広げた両手の部分のみ装置によって畳む事が出来るようになっているらしい。


当然、原理は謎。



「デスゲーム、間違えた。ミニゲームのルールは簡単」


「もう今デスゲームって言った!! あの人、デスゲームって言いましたよ!!」


「あんまりうるさい事言うと……こうよ」



十河はゲームマスターのルール説明に茶々を入れ、彼女の気分を害してしまったらしい。

西宮が何やら手元のボタンを操作すると、ゆっくりと十河の体は前に傾く。


するとどうなるか?



「ひ、ひぃぃぃぃ!? 東堂ッ!! 離れて!! 私から離れて!!」


「ごめん、僕も拘束されてて……」


「お分かり頂けたかしら?」



十河の顔面が東堂の胸に目掛けて少し近づいた。

全力で海老反りするがそれも無意味で、あと数回傾けば東堂さんのお胸に額を擦り付けることになるだろう。

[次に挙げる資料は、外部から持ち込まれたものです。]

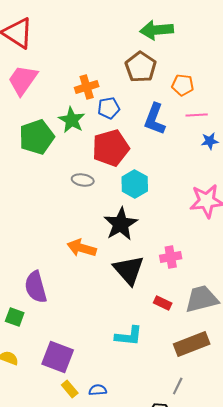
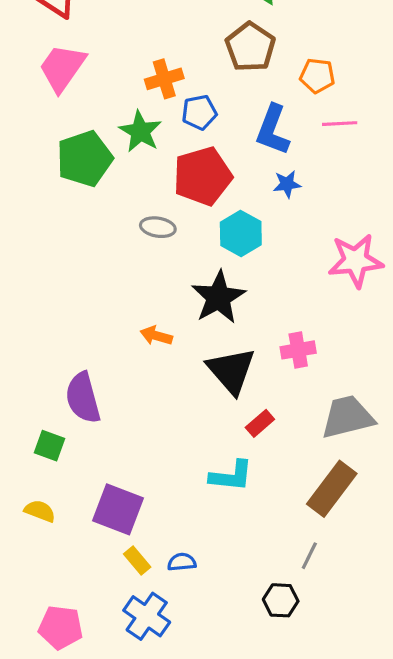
blue star: (210, 141) -> (287, 184), moved
orange arrow: (82, 248) -> (156, 336), size x0.7
red rectangle: (163, 303) -> (260, 423), moved, turned -66
brown rectangle: (192, 344) -> (332, 489), turned -32

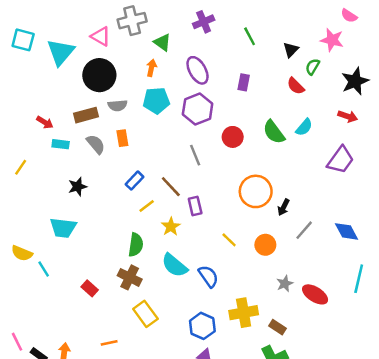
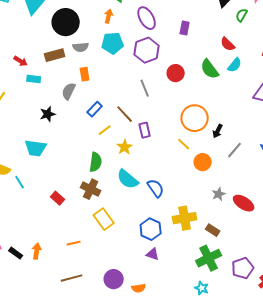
red semicircle: (296, 86) -> (228, 44), moved
gray semicircle: (96, 144) -> (69, 91), moved, turned -114
yellow line: (229, 240) -> (184, 144), moved

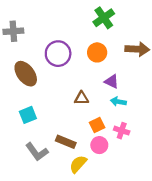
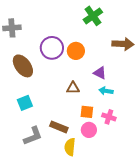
orange circle: (97, 52) -> (76, 51), moved
orange square: (97, 125) -> (87, 112), turned 32
gray L-shape: (37, 152) -> (33, 136), turned -75
yellow semicircle: (78, 164) -> (70, 147), turned -36

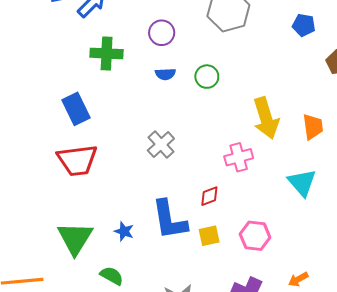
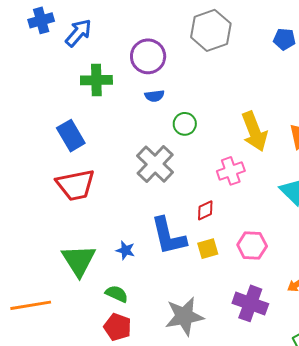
purple circle: (162, 33) -> (148, 56), size x1.4
green circle: (207, 77) -> (185, 124), moved
gray cross: (161, 145) -> (155, 164), size x1.4

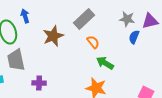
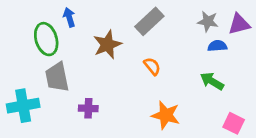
blue semicircle: (134, 37) -> (217, 46), turned 64
orange semicircle: (93, 42) -> (152, 66), moved
green arrow: (105, 63) -> (212, 81), moved

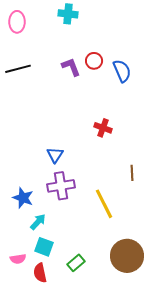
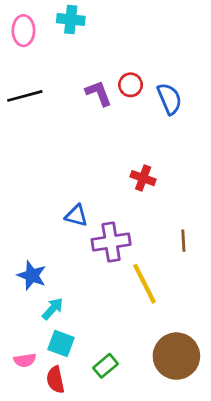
cyan cross: (68, 14) -> (71, 19), moved
blue triangle: (55, 155) -> (76, 216), turned -48
purple cross: (61, 186) -> (111, 242), moved

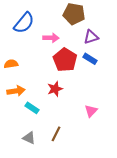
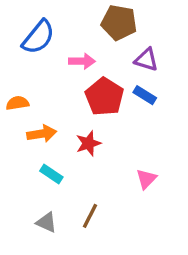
purple triangle: (91, 37) -> (146, 60), turned 35
orange arrow: (16, 91) -> (42, 134), moved

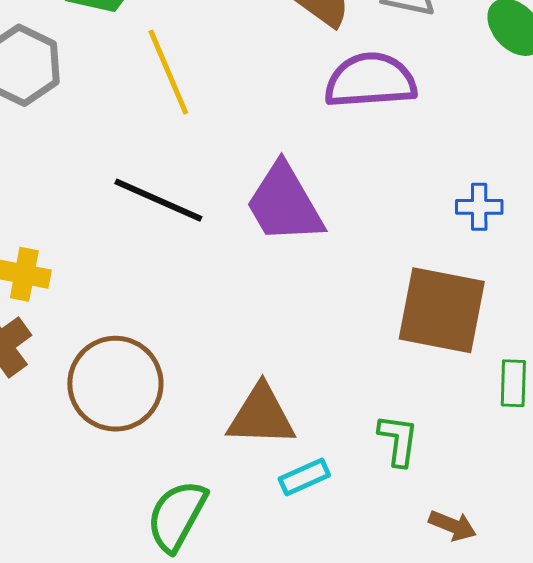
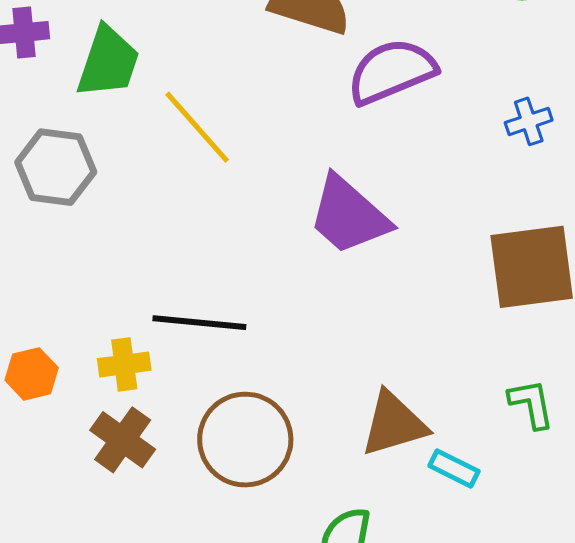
black line: (158, 200) -> (199, 323), moved
blue cross: (479, 207) -> (529, 121), moved
cyan rectangle: (304, 477) -> (454, 469), turned 69

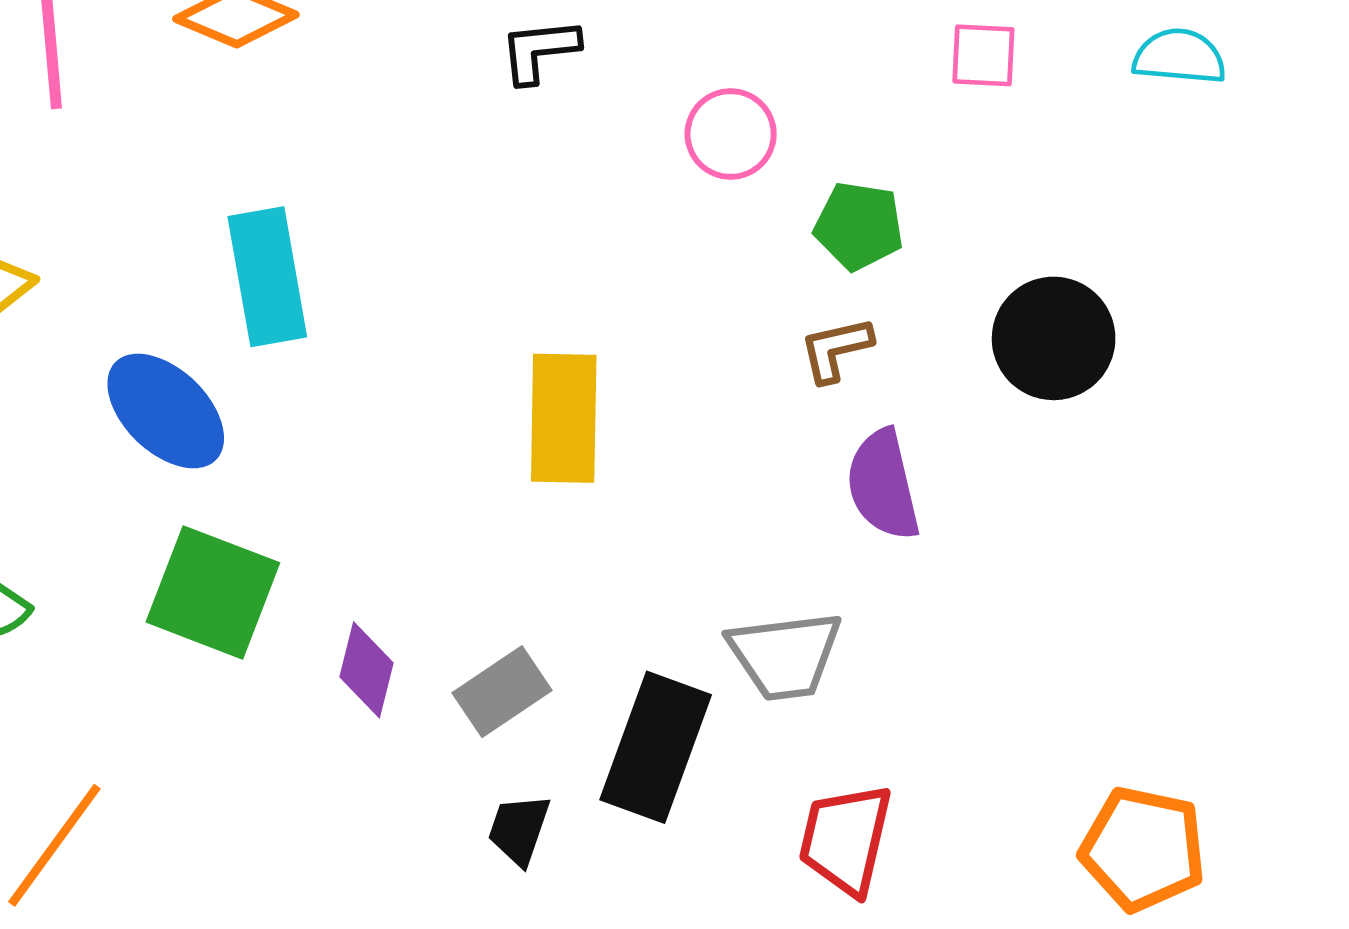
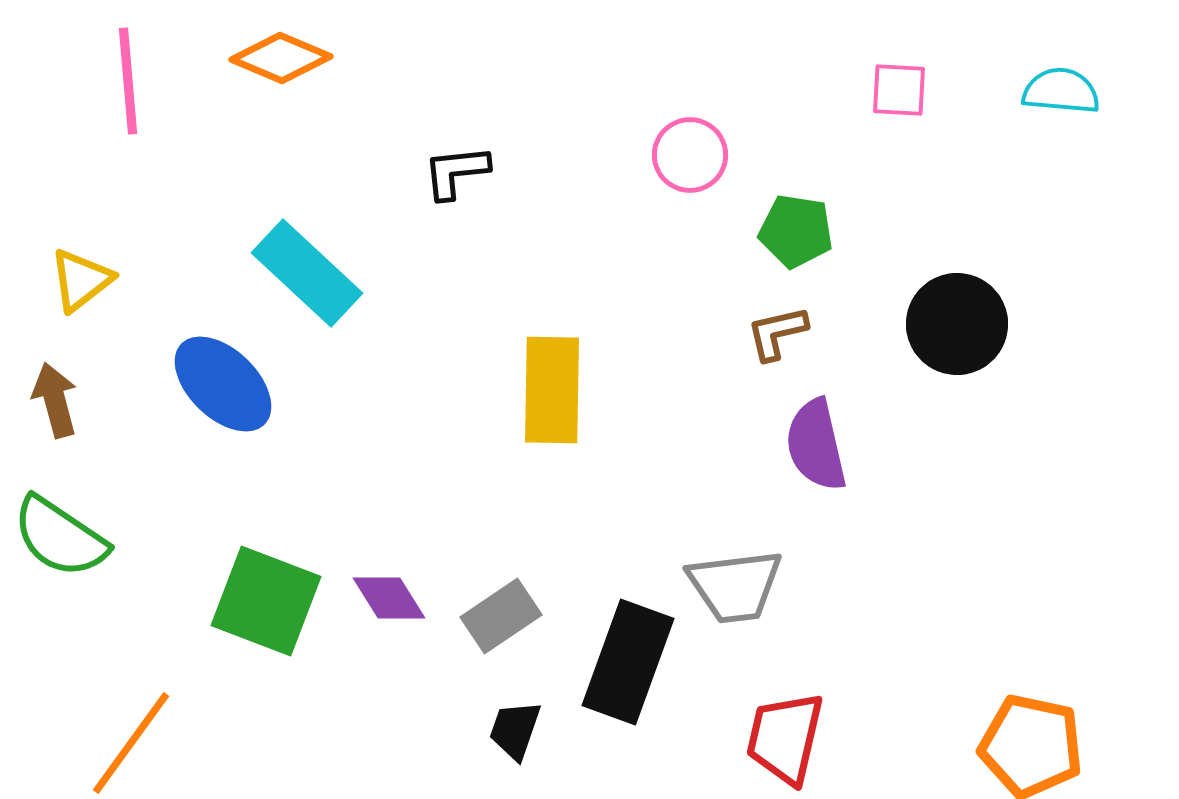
black L-shape: (539, 51) -> (456, 172), moved
cyan rectangle: (267, 277) -> (307, 273), turned -37
green square: (213, 592) -> (266, 601), moved
purple diamond: (366, 670) -> (389, 598), turned -46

「今からするミニゲームの制限時間は20分。私が出したお題について2人で話し合うだけよ」


「い、いやぁぁぁ!! 家に返して!! こんな奴の胸になんて飛び込みたくない!!」


「あら、まだ立場が分かってないようね。それに胸に飛び込むだけじゃないわよ」



西宮が手元のボタンを操作すると、今度は東堂の腕が十河を優しく包み込もうと動く。

十河の方には動きは無かったが、彼女の顔からは血の気が引いて行った。



「ぁわ、わわ……わ、分かりました!! ルール説明をお願いします!!」


「よろしい。今から十河さんは否定をしてはならない」


「……それだけ? 簡単ですね」


「当然、黙秘はダメよ。そして明里は肯定してはならない」


!」



――ウィーン (←東堂の腕が閉じる音)



「おいいいぃぃ!? やる気ある!? バカなの!?」


「ご、ごめん。ゲーム始まってるとは思わなくて……」


「今のはちょっとした麗奈ちゃんジョークよ。今回の分は戻してあげるわね」



――ウィーン (←東堂の腕が開く音)



「とにかく、出したお題に対してお互いに質疑応答して20分過ごしなさい。きっと終わる頃には抱き合うことになんの抵抗も無くなってるわよ」


「そんなワケ無いじゃないですか!!」


「否定……?」



――ウィーン (←十河が前に傾く音)



「ま、まだゲーム始まってませんよね!? 灯ちゃんジョークですよ!!」


「そうよね? あまりにも可愛らしいジョークだったからついつい私の手も滑ってしまったわ」



――ウィーン (←十河が元の傾きに戻る音)



始まる前から相当にドタバタしていたが、西宮氏によるデモンストレーションのお陰でだいたいのルールはご理解頂けたと思う。


ここからは十河にとって悪夢の20分が始まる――



***


ちなみに、残り5人はデスゲームの様子を見ながら家庭科室で和気藹々とポップコーンを摘まんでいた。